Real-time sentiment rating of movies on SAP HANA (part 6) – wrap-up and looking ahead
Hello and welcome back to the last blog post of movie sentiment rating series. Now it’s time to recap what we have done and discuss some future work. First of all I wanna share the series and project with you as I promised in the first blog. Here you go.
After you import the XS project, the project structure should look similar with mine. For better understanding, I made some notes on the structure and you can find these design-time objects in corresponding blog posts easily.
OK. Now let’s take a look at what we’ve done. We’ve rebuilt the movie sentiment rating app using pure SAP HANA XS and text analysis. And now we have two real-time apps using the same dataset, one for desktop based on SINA and the other for mobile using sap.m. During the implementation, we’ve used some new XS features released in recent SPSs such as CDS and outbound connectivity in SPS06, job scheduling in SPS07. These features did not exist when I built the first version of this smart app in May 2013. With the rapid development of SAP HANA XS, we can always improve our SAP HANA native apps. Then let’s have a quick look at these two apps respectively.
Movie sentiment rating based on SINA
– Search everything in real-time. With the full text index, you can search movie titles, release dates, studios, sentiments, tokens and so on. For example, you can search tweets about a specific movie in this evening from iPhone.
– Analyze everything in real-time. You can analyze how many people like/dislike a certain movie or the overall sentiment of movies in a certain studio. You can even track the sentiment trending. There are lots of things you can analyze.
Movie sentiment rating using sap.m
– For movie goers, you can see the sentiment rating of new release movies based on tweets analysis and select your favorite movie in real-time. From # of mentions you can also infer the popularity. And you can even select the release date range to check more.
– You can jump into details to see what people are now talking about this movie.
Compared with Rotten Tomatoes?
Out of curiosity I compared the rating of top 10 popular new release movies this week in my app with Rotten Tomatoes. The following result is based on 2014-11-23 04:00:00 UTC.
|Movie title||Movie sentiment rating||Rotten Tomatoes|
|The Hunger Games: Mockingjay – Part 1||7.8||8.2|
|A Girl Walks Home Alone at Night||9.4||8.2|
|Pulp: a Film About Life, Death & Supermarkets||7.3||8|
I watched The Hunger Games: Mockingjay – Part 1 today and have just posted a tweet. You see both apps show my tweet immediately since with the combination of XSJS outbound connectivity and job scheduling, we can crawl tweets in real-time!
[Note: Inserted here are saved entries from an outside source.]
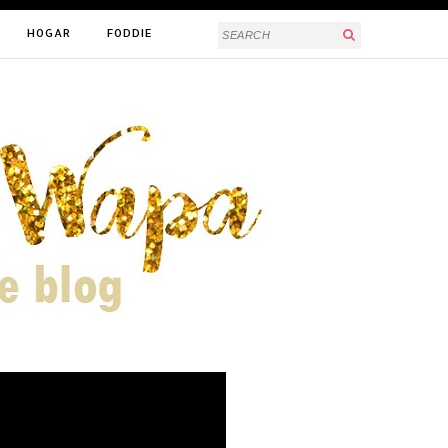
HOGAR
FODDIE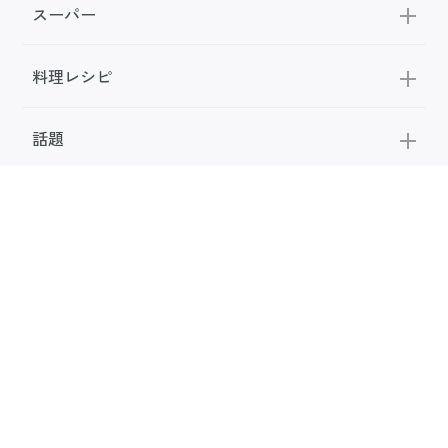
スーパー
料理レシピ
話題
FOLLOW US
公式SNS
お問い合わせ
広告掲載
利用規約
メディアポリシー
利用者情報の取り扱い
お知らせ
サンキュ！について
専門家・執筆者一覧
サンキュ！STYLEライター一覧
会社案内
個人情報保護の取り組み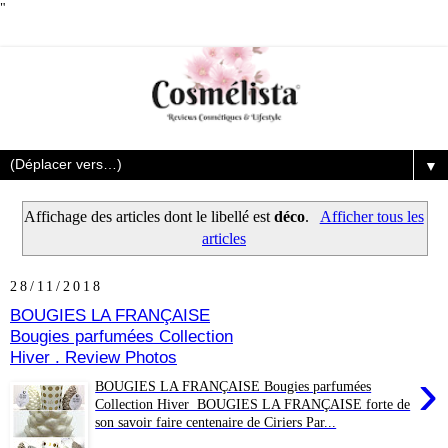
"
▼
Affichage des articles dont le libellé est
déco
.
Afficher tous les
articles
28/11/2018
BOUGIES LA FRANÇAISE
Bougies parfumées Collection
Hiver . Review Photos
›
BOUGIES LA FRANÇAISE Bougies parfumées
Collection Hiver BOUGIES LA FRANÇAISE forte de
son savoir faire centenaire de Ciriers Par...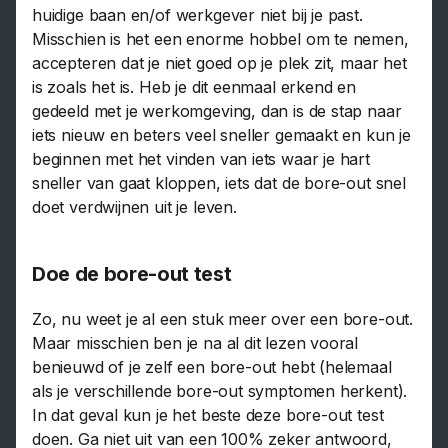
huidige baan en/of werkgever niet bij je past.
Misschien is het een enorme hobbel om te nemen,
accepteren dat je niet goed op je plek zit, maar het
is zoals het is. Heb je dit eenmaal erkend en
gedeeld met je werkomgeving, dan is de stap naar
iets nieuw en beters veel sneller gemaakt en kun je
beginnen met het vinden van iets waar je hart
sneller van gaat kloppen, iets dat de bore-out snel
doet verdwijnen uit je leven.
Doe de bore-out test
Zo, nu weet je al een stuk meer over een bore-out.
Maar misschien ben je na al dit lezen vooral
benieuwd of je zelf een bore-out hebt (helemaal
als je verschillende bore-out symptomen herkent).
In dat geval kun je het beste deze bore-out test
doen. Ga niet uit van een 100% zeker antwoord,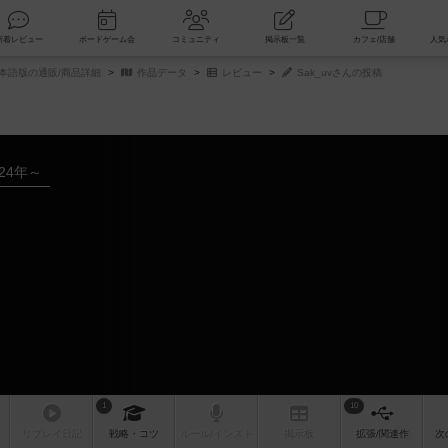
索
新着レビュー
ボードゲーム会
コミュニティ
掲示板一覧
全日本語版の通販/商品詳細
作品データ
レビュー
Sak_uvさんの投稿
024年～
1
10
リプレイ
日記
戦略
・コツ
ルール
/インスト
掲示板
拡張/関連
作
次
Now let’s jump into the looking ahead part and discuss some future work about the movie sentiment rating app. There are still lots of things we can improve for this app. I just listed several points as follows.
1. Genres, cast and directors
Do you remember in the first blog, besides the basic movie metadata, we also have three additional tables “Genres”, “AbridgedCast” and “AbridgedDirectors”? Yeah, in the second blog, we searched and inserted data into these tables as well. So why not display genres, cast and directors in the UI? In order to show this info, we can Create Hierarchies in an Attribute View.
2. Geospatial analysis
The “Tweets” table has two columns which we did not use in our app, i.e., longitude and latitude. Actually we search the location info of tweets in our smart app and if the user provides the info we will store it. You can find the logic in the second blog. With the location info of tweets, we can make some interesting geospatial analysis, e.g., we can analyze the sentiment of movies in each state or for a certain movie/genre, we can compare the sentiment between eastern US and western US. Moreover, if we have age and gender info, we can analyze something more interesting.
3. Search more tweets for popular movies
Because of API Rate Limits | Twitter Developers, it’s impossible for us to search all related tweets. So, the current approach is searching tweets about new release movies every two minutes. There is no difference between movies and each movie is equal to handle. Now the problem comes, for popular movies maybe there are thousands of tweets in just two minutes which we cannot get them once and we will miss some. On the other hand, for some unpopular movies, maybe there is no related tweet in an hour, so we do not need to search them so frequently. It’s a waste if we still search them every two minutes. I think it would be better if we can create a dynamic mechanism which can search tweets for popular movies more frequently and tweets for unpopular movies less frequently.
4. Average sentiment of tweets
Currently if a tweet contains several sentiments, they will be regarded as several mentions. So, sometimes you will see several consequent mentions with the same username and the same time. Actually they belong to the same tweet. In order to avoid this, we can create an average sentiment for each tweet, something like 1 positive + 1 negative = 1 neutral…
5. Local time
Now the movie app uses UTC time everywhere, but it’s not a good user experience, especially for mobile app. You are more willing to use your local time. So, this is also a feature which we can improve.
Further resources about the movie app
That’s it! Hope you enjoyed the movie sentiment rating app the same way we did. Why not use it to pick up your favorite movie? Have fun! 😆